When a CFC molecule reaches the stratosphere, it eventually absorbs UV radiation, causing it to decompose and release its chlorine atoms. One chlorine atom can destroy up to 100,000 ozone molecules. Too many of these chlorine and bromine reactions disrupt the delicate chemical balance that maintains the ozone layer, causing ozone to be destroyed faster than it is created.
Since the 1990s, the size of the annual “ozone hole” that develops over the frigid South Pole has reduced progressively. Once a pressing environmental concern, the ozone hole depletion is one of the lesser environmental concerns today.
Every year on 16 September, the International Day for the Preservation of the Ozone Layer (AKA World Ozone Day) is celebrated across the globe.

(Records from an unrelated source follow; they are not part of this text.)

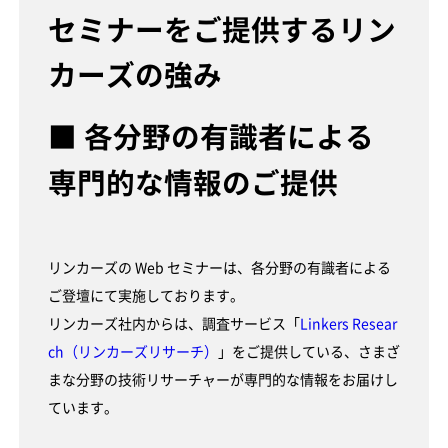
セミナーをご提供するリン
カーズの強み
■ 各分野の有識者による
専門的な情報のご提供
リンカーズの Web セミナーは、各分野の有識者による
ご登壇にて実施しております。
リンカーズ社内からは、調査サービス「
Linkers Resear
ch（リンカーズリサーチ）
」をご提供している、さまざ
まな分野の技術リサーチャーが専門的な情報をお届けし
ています。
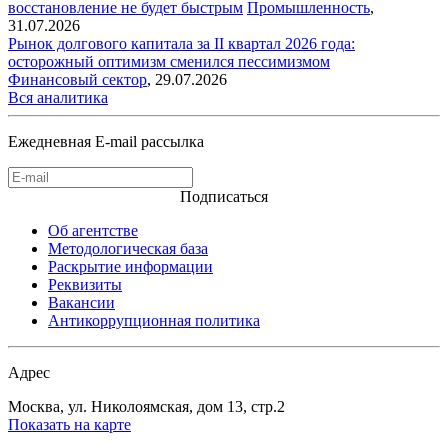
восстановление не будет быстрым
Промышленность
,
31.07.2026
Рынок долгового капитала за II квартал 2026 года:
осторожный оптимизм сменился пессимизмом
Финансовый сектор
,
29.07.2026
Вся аналитика
Ежедневная E-mail рассылка
Подписаться
Об агентстве
Методологическая база
Раскрытие информации
Реквизиты
Вакансии
Антикоррупционная политика
Адрес
Москва, ул. Николоямская, дом 13, стр.2
Показать на карте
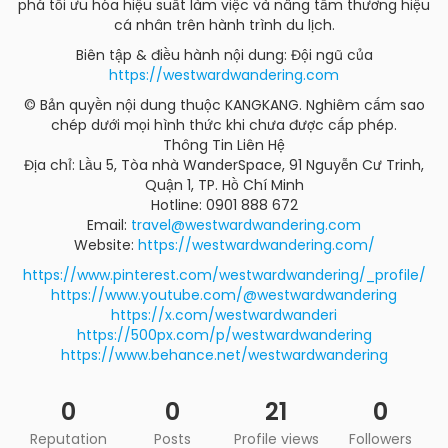
phá tối ưu hóa hiệu suất làm việc và nâng tầm thương hiệu
cá nhân trên hành trình du lịch.
Biên tập & điều hành nội dung: Đội ngũ của
https://westwardwandering.com
© Bản quyền nội dung thuộc KANGKANG. Nghiêm cấm sao
chép dưới mọi hình thức khi chưa được cấp phép.
Thông Tin Liên Hệ
Địa chỉ: Lầu 5, Tòa nhà WanderSpace, 91 Nguyễn Cư Trinh,
Quận 1, TP. Hồ Chí Minh
Hotline: 0901 888 672
Email:
travel@westwardwandering.com
Website:
https://westwardwandering.com/
https://www.pinterest.com/westwardwandering/_profile/
https://www.youtube.com/@westwardwandering
https://x.com/westwardwanderi
https://500px.com/p/westwardwandering
https://www.behance.net/westwardwandering
0
0
21
0
Reputation
Posts
Profile views
Followers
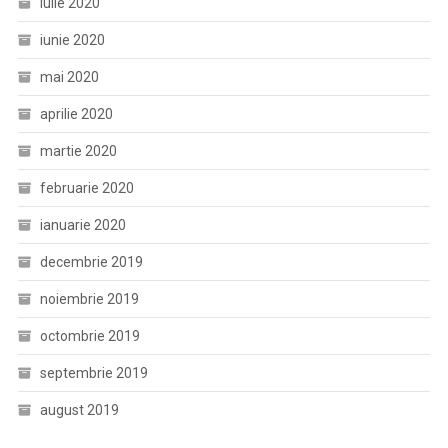
iulie 2020
iunie 2020
mai 2020
aprilie 2020
martie 2020
februarie 2020
ianuarie 2020
decembrie 2019
noiembrie 2019
octombrie 2019
septembrie 2019
august 2019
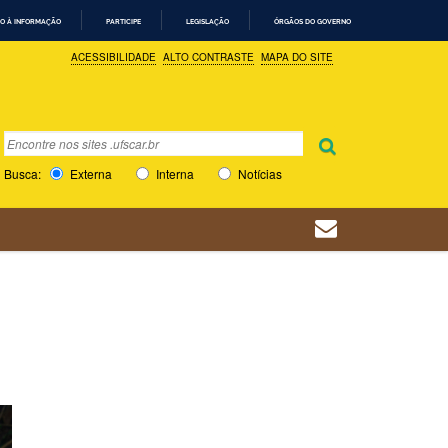
O À INFORMAÇÃO
PARTICIPE
LEGISLAÇÃO
ÓRGÃOS DO GOVERNO
ACESSIBILIDADE
ALTO CONTRASTE
MAPA DO SITE
Busca
Busca Avançada…
Busca:
Externa
Interna
Notícias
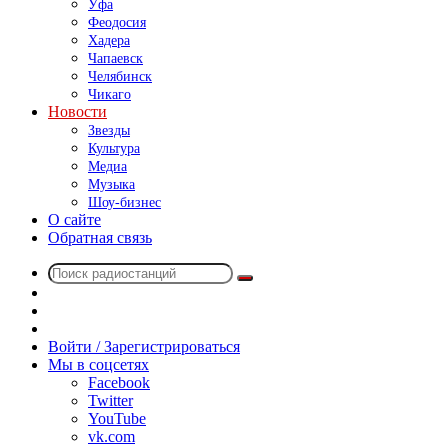
Уфа
Феодосия
Хадера
Чапаевск
Челябинск
Чикаго
Новости
Звезды
Культура
Медиа
Музыка
Шоу-бизнес
О сайте
Обратная связь
Поиск
Switch
радиостанций
skin
Sidebar
Случайное
радио
Войти / Зарегистрироваться
Мы в соцсетях
Facebook
Twitter
YouTube
vk.com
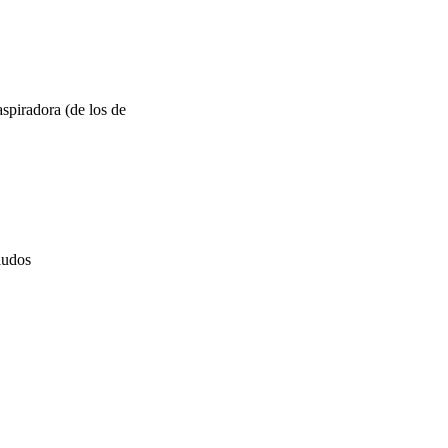
aspiradora (de los de
ludos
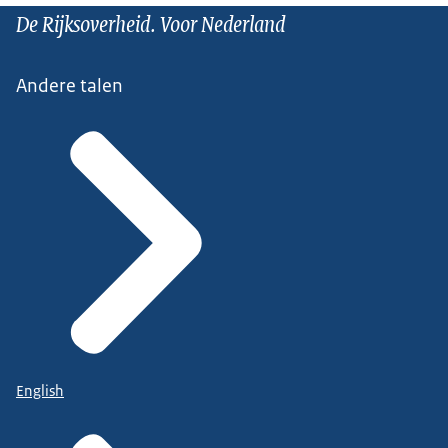
De Rijksoverheid. Voor Nederland
Andere talen
English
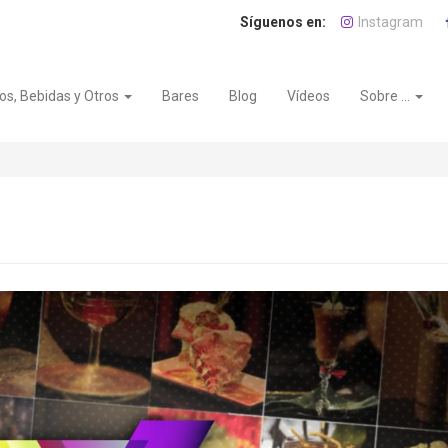
Instagram
os, Bebidas y Otros
Bares
Blog
Vídeos
Sobre ...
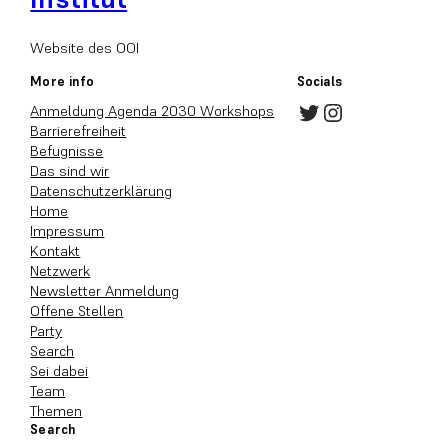
Website des OOI
More info
Socials
Twitter
Instagram
Anmeldung Agenda 2030 Workshops
Barrierefreiheit
Befugnisse
Das sind wir
Datenschutzerklärung
Home
Impressum
Kontakt
Netzwerk
Newsletter Anmeldung
Offene Stellen
Party
Search
Sei dabei
Team
Themen
Search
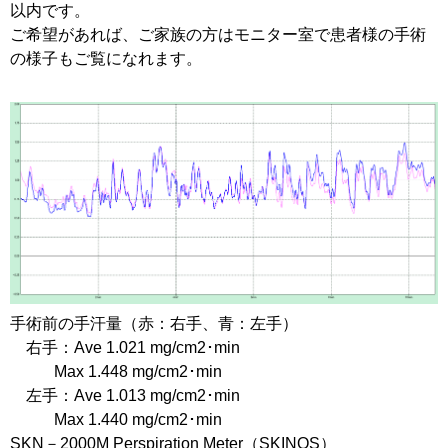
以内です。
ご希望があれば、ご家族の方はモニター室で患者様の手術
の様子もご覧になれます。
手術前の手汗量（赤：右手、青：左手）
右手：Ave 1.021 mg/cm2･min
Max 1.448 mg/cm2･min
左手：Ave 1.013 mg/cm2･min
Max 1.440 mg/cm2･min
SKN－2000M Perspiration Meter（SKINOS）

LIFE WITHOUT THE MONTREAT PROTOCOL, LARGE-SCALE DEPLETIONS OF THE OZONE LAYER, WOULD HAVE OCCURED WITH MAJOR CONSEQUENCES:
- Damage to human health and well-being
- Skin cancers, eye diseases
- Damage to food security
- Damage to our environment
- Just as uncontrolled ozone depletion threatens food production, it also threatens plants, animals and microbes in natural ecosystems.
- Life on land
- Life below water
- Damage to outdoor materials
Click here to learn more about what’s listed above.
While we still have work to do there is good news. As of now, 99 percent of the ozone-depleting substances that are controlled under the Montreal Protocol have been phased out. Scientists and researchers around the world continually monitor the ozone layer’s progress. They also measure ozone-depleting substances, including some that are not controlled under the Montreal Protocol. These substances have low concentrations in the atmosphere and don’t pose an immediate threat to the ozone layer.